Connecting to Nature

Getting our kids (and families) outside and into nature is one of FredCoKids core initiatives and we’re proud of our involvement with Frederick County Parks & Rec; in promoting and supporting their parks and programs.

Scott Sampson (host of the PBS series Dinosaur Train) recently wrote : How to Raise a Wild Child – The Art and Science of Falling in Love with Nature.

The book is both educational and motivational . At its core is his concern and rationale for encouraging nature awareness – starting at a very young age and in very simple ways. The book has several “secrets” for how to raise a wild child – a child connected to nature and our natural world. This connection may have more far reaching implications than we currently appreciate.
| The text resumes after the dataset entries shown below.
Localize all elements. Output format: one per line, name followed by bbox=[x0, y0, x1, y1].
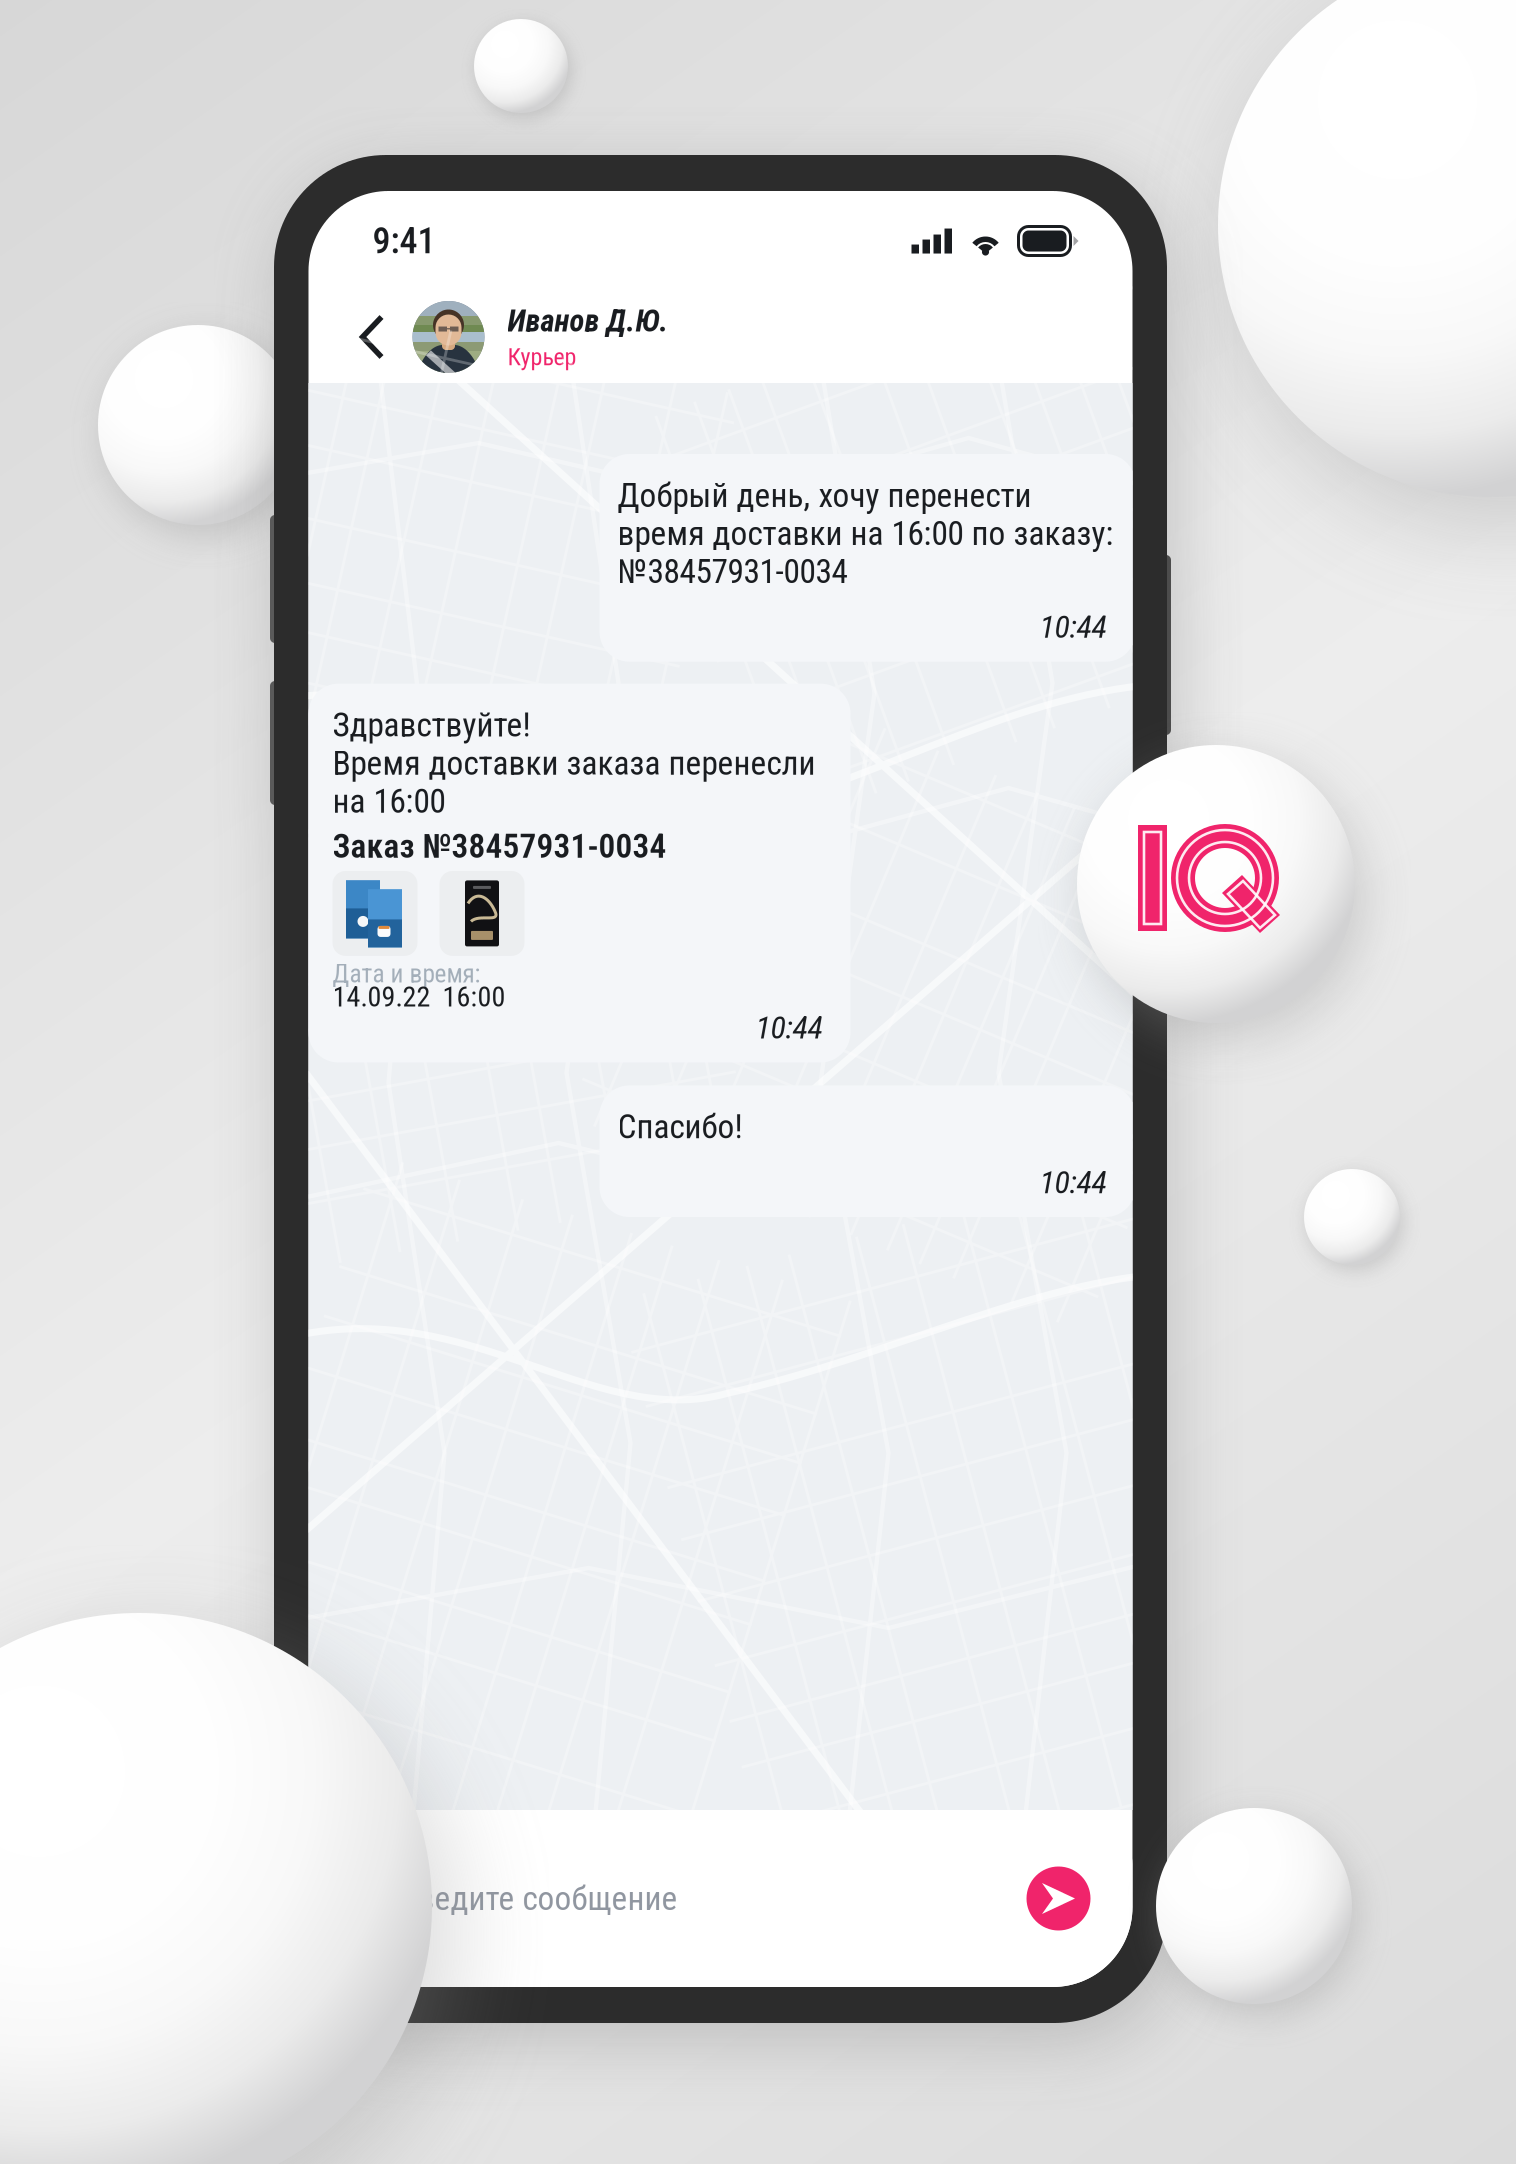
staticText: Дата и время: bbox=[332, 959, 480, 989]
staticText: Время доставки заказа перенесли bbox=[332, 744, 816, 783]
staticText: Курьер bbox=[508, 343, 576, 371]
staticText: №38457931-0034 bbox=[618, 552, 848, 591]
button[interactable]: Send bbox=[1026, 1866, 1090, 1930]
staticText: на 16:00 bbox=[332, 782, 446, 821]
staticText: 14.09.22 16:00 bbox=[332, 980, 506, 1013]
staticText: 9:41 bbox=[372, 220, 436, 262]
staticText: Спасибо! bbox=[618, 1107, 742, 1146]
staticText: Введите сообщение bbox=[400, 1879, 678, 1918]
staticText: Иванов Д.Ю. bbox=[508, 303, 668, 339]
staticText: 10:44 bbox=[1040, 1164, 1106, 1201]
staticText: Добрый день, хочу перенести bbox=[618, 476, 1032, 515]
staticText: время доставки на 16:00 по заказу: bbox=[618, 514, 1114, 553]
staticText: Здравствуйте! bbox=[332, 706, 530, 745]
staticText: Заказ №38457931-0034 bbox=[332, 827, 666, 866]
staticText: 10:44 bbox=[756, 1009, 822, 1046]
button[interactable]: Back bbox=[332, 296, 412, 378]
staticText: 10:44 bbox=[1040, 608, 1106, 646]
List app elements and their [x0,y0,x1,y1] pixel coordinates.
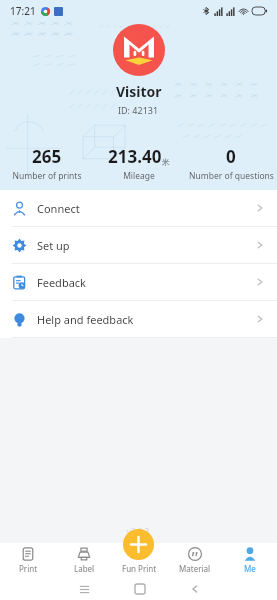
staticText: Connect [37,201,80,216]
button[interactable]: Material [167,543,222,578]
staticText: Material [179,563,211,574]
staticText: Label [74,563,95,574]
staticText: Feedback [37,275,86,290]
button[interactable]: Connect [0,190,277,226]
staticText: Visitor [116,82,162,101]
button[interactable]: Feedback [0,264,277,300]
staticText: Help and feedback [37,312,134,327]
button[interactable]: Help and feedback [0,301,277,337]
staticText: 米 [162,157,170,167]
staticText: Set up [37,238,70,253]
staticText: Mileage [123,170,155,182]
button[interactable]: Set up [0,227,277,263]
button[interactable]: Me [222,543,277,578]
staticText: 17:21 [10,4,36,18]
staticText: Print [19,563,38,574]
button[interactable]: Print [0,543,56,578]
staticText: v2.1.3 [127,526,150,537]
staticText: 0 [226,145,236,168]
staticText: ID: 42131 [118,104,159,116]
staticText: Fun Print [122,563,157,574]
staticText: 265 [32,145,62,168]
staticText: Me [244,563,256,574]
other: Profile avatar [113,24,165,76]
staticText: 213.40 [108,145,162,168]
button[interactable]: Fun Print, add [123,529,154,560]
staticText: Number of prints [12,170,82,182]
button[interactable]: Fun Print [112,543,167,578]
staticText: Number of questions [189,170,274,182]
button[interactable]: Label [56,543,112,578]
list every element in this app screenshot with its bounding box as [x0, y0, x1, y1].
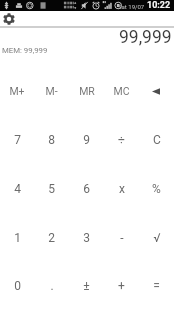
staticText: 10:22 — [147, 0, 171, 11]
staticText: x — [119, 182, 125, 196]
button[interactable]: C — [139, 115, 174, 164]
staticText: 2 — [48, 231, 55, 245]
staticText: ± — [83, 279, 90, 293]
staticText: C — [153, 133, 161, 147]
button[interactable]: + — [104, 262, 139, 310]
staticText: 1 — [14, 231, 21, 245]
button[interactable]: Backspace — [139, 66, 174, 115]
staticText: - — [120, 231, 124, 245]
staticText: 99,999 — [119, 27, 172, 48]
button[interactable]: 0 — [0, 262, 34, 310]
button[interactable]: 8 — [34, 115, 69, 164]
staticText: 7 — [14, 133, 21, 147]
button[interactable]: 4 — [0, 164, 34, 213]
button[interactable]: x — [104, 164, 139, 213]
staticText: Sat 19/07 — [118, 3, 145, 10]
staticText: ÷ — [118, 133, 125, 147]
button[interactable]: 9 — [69, 115, 104, 164]
button[interactable]: M- — [34, 66, 69, 115]
staticText: MC — [113, 85, 130, 97]
button[interactable]: MR — [69, 66, 104, 115]
staticText: M+ — [9, 85, 25, 97]
staticText: 6 — [83, 182, 90, 196]
button[interactable]: √ — [139, 213, 174, 262]
staticText: √ — [153, 231, 161, 245]
button[interactable]: M+ — [0, 66, 34, 115]
button[interactable]: ÷ — [104, 115, 139, 164]
staticText: MR — [79, 85, 95, 97]
button[interactable]: ± — [69, 262, 104, 310]
staticText: MEM: 99,999 — [2, 46, 48, 55]
staticText: 4 — [14, 182, 21, 196]
staticText: M- — [45, 85, 58, 97]
button[interactable]: - — [104, 213, 139, 262]
staticText: 8 — [48, 133, 55, 147]
staticText: 3 — [83, 231, 90, 245]
button[interactable]: % — [139, 164, 174, 213]
staticText: % — [152, 182, 161, 196]
button[interactable]: 7 — [0, 115, 34, 164]
staticText: 5 — [48, 182, 55, 196]
staticText: = — [153, 279, 160, 293]
button[interactable]: Settings — [2, 12, 16, 26]
other: Backspace — [149, 83, 165, 99]
staticText: 9 — [83, 133, 90, 147]
staticText: + — [118, 279, 125, 293]
button[interactable]: MC — [104, 66, 139, 115]
button[interactable]: 1 — [0, 213, 34, 262]
button[interactable]: 2 — [34, 213, 69, 262]
staticText: 0 — [14, 279, 21, 293]
staticText: . — [50, 279, 54, 293]
button[interactable]: 6 — [69, 164, 104, 213]
button[interactable]: = — [139, 262, 174, 310]
button[interactable]: 5 — [34, 164, 69, 213]
button[interactable]: 3 — [69, 213, 104, 262]
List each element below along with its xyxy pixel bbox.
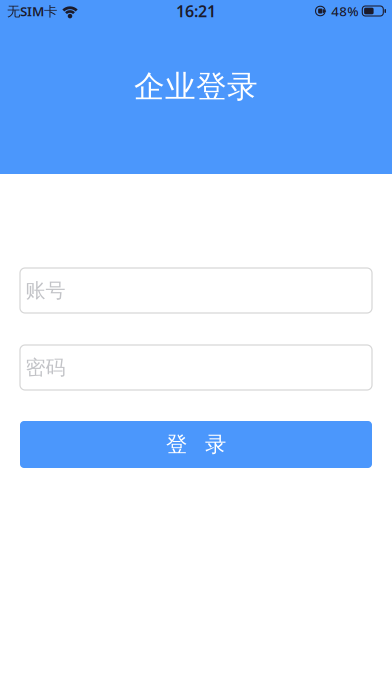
- staticText: 48%: [331, 2, 358, 20]
- button[interactable]: 登 录: [20, 421, 372, 468]
- button[interactable]: 密码: [20, 345, 372, 390]
- staticText: 企业登录: [134, 68, 258, 106]
- staticText: 账号: [26, 278, 66, 303]
- staticText: 无SIM卡: [7, 2, 57, 20]
- staticText: 16:21: [176, 0, 216, 22]
- staticText: 登 录: [166, 431, 226, 458]
- staticText: 密码: [26, 355, 66, 380]
- button[interactable]: 账号: [20, 268, 372, 313]
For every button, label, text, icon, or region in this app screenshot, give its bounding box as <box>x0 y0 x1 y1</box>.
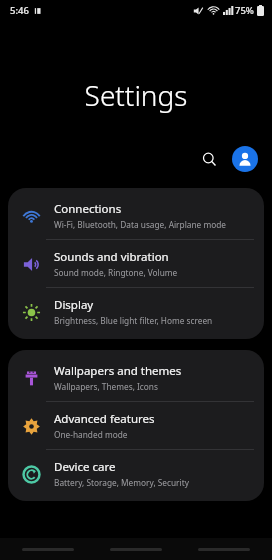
staticText: Connections <box>54 201 122 217</box>
staticText: Sounds and vibration <box>54 249 169 265</box>
staticText: One-handed mode <box>54 429 128 440</box>
button[interactable]: Advanced features <box>8 402 264 449</box>
staticText: Wi-Fi, Bluetooth, Data usage, Airplane m… <box>54 219 226 230</box>
staticText: Device care <box>54 459 116 475</box>
staticText: 5:46 <box>10 4 29 17</box>
staticText: Battery, Storage, Memory, Security <box>54 477 189 488</box>
button[interactable]: Account <box>232 146 258 172</box>
button[interactable]: Device care <box>8 450 264 497</box>
staticText: Brightness, Blue light filter, Home scre… <box>54 315 213 326</box>
staticText: Sound mode, Ringtone, Volume <box>54 267 178 278</box>
staticText: Wallpapers and themes <box>54 363 182 379</box>
staticText: Display <box>54 297 94 313</box>
button[interactable]: Connections <box>8 192 264 239</box>
button[interactable]: Display <box>8 288 264 335</box>
button[interactable]: Sounds and vibration <box>8 240 264 287</box>
staticText: Wallpapers, Themes, Icons <box>54 381 158 392</box>
staticText: 75% <box>235 4 254 17</box>
button[interactable]: Wallpapers and themes <box>8 354 264 401</box>
staticText: Settings <box>0 76 272 114</box>
button[interactable]: Search <box>194 144 224 174</box>
staticText: Advanced features <box>54 411 155 427</box>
I don’t want to give away too many “secrets” but there a couple highlights I want to emphasize. First, getting into nature doesn’t mean just going on vacations to our national parks ( although that’s a great idea!). Just as important are frequent visits and explorations to natural (and not so natural) places close to home. How? Well it starts with you and it starts at home. Children will follow your lead (and your interests). Take time to get outside and explore your surroundings. Listen for a bird call ( shh- must be quiet) or check out the night sky (it’s much better when it’s really dark and away from background lights) or go for a family hike and picnic – is there really any better family activity? Second, make nature awareness part of your day ( and value system). Connect your kid and nature together. Get outside, take a walk, set up a bird feeder, identify a cloud, look for a 4 leaf clover. It doesn’t have to be awesome to be special. Your child will feed off your enthusiasm and is there anything more special than the interested and quizzical look of a child exploring and trying to understand something for the first time? Third, be a follower, not a leader. It’s truly about the journey, not the destination. Let your child lead the way- let their curiosity be in control. And don’t be afraid if you don’t know the answers. In fact, it may be better if you don’t. Remember the cloud identification example above? It’s better to play a cloud game -what does it look like , what does it remind you of, rather than its a strato-cumulus.

There’s plenty of time later to delve into knowledge and identification, but there is precious little time to peek interest, imagination and fun!

Why is this important and why now? Interestingly, both nature scientists and child development specialists agree, as our technological world and physical science knowledge has transformed our lives (and time management), we have become increasingly insulated from the world around us. We’ve lost appreciation that we’re part of an ecosystem and even though we may be at the top of the food chain , its still a chain ,with potential devastating effects if we don’t respect or attempt to understand that connection.

It’s never too early to promote, instill and encourage our connection to nature. Please take the time to both understand this for yourself and your family. We are blessed to live in a community that has nature all around us.

We just need to step outside and say “Hello!”